Getting the full text of Quasi Literals

# Erik Arvidsson (14 years ago)

With the current proposal it is not possible to get the raw string, including the place holders and everything.

One possible use case: It is often common to want to have the textual content of an expression to provide better output for unit testing. Today, this is often done using global evals which requires global variables everywhere.

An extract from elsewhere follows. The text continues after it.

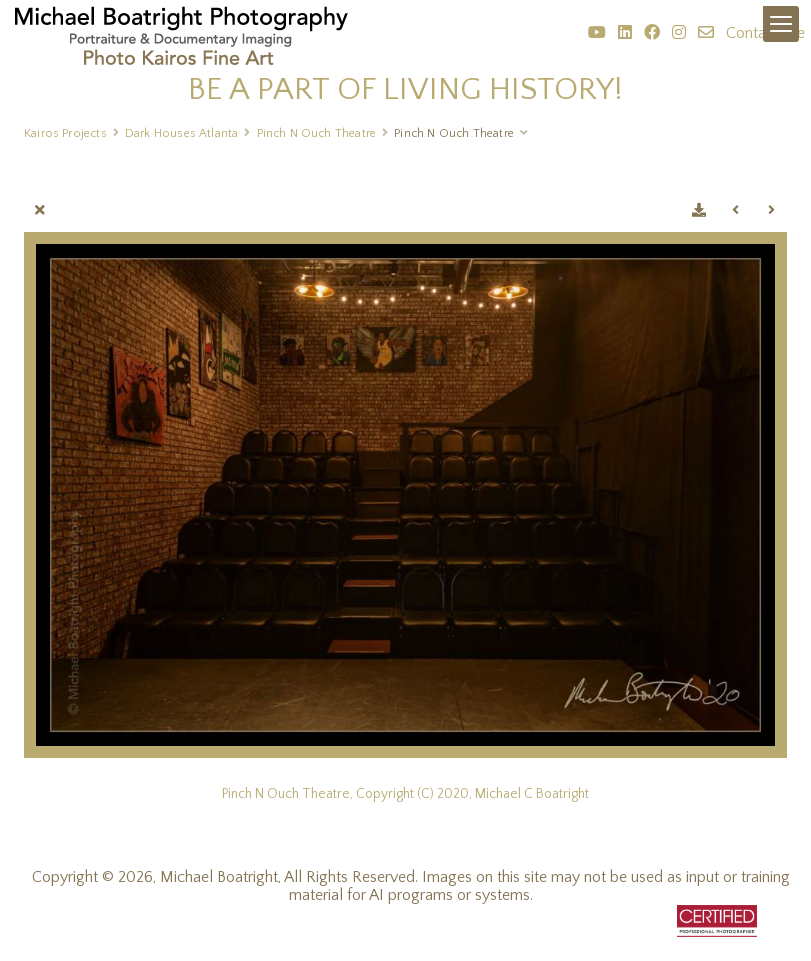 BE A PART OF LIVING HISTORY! (405, 89)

For example we could add an expressions property to the parameter.

testa $b c ${d} e

could be desugared t to something like:

const unguessableCallSiteId1234 = Object.freeze({ raw: Object.freeze(["a ", " c ", " e"]), cooked: Object.freeze(["a ", " c ", " e"]), expressions: Object.freeze(["$b", "${d}"]) });

test(unguessableCallSiteId1234)

# Mark S. Miller (14 years ago)

I think it is important not to provide the source text of the hole expressions to the quasi parser, for the same reason that we shouldn't provide the source text of the rest of the enclosing file. The output of the quasi parser should depend only on its legitimate inputs, which are the quasi strings and the values of the hole expressions, not their sources. If you provide the sources as well, then source to source transformations which should otherwise be correctness preserving would no longer be.

OTOH, we already have this problem with Function.prototype.toString. People do source to source transformations anyway. An earlier version of the quasis proposal implicitly thunkified the hold expressions, in which case Function.prototype.toString would have provided the holes anyway. So I don't suppose this is any worse.

+1-1 = 0, i.e., I don't know if I'm in favor or not.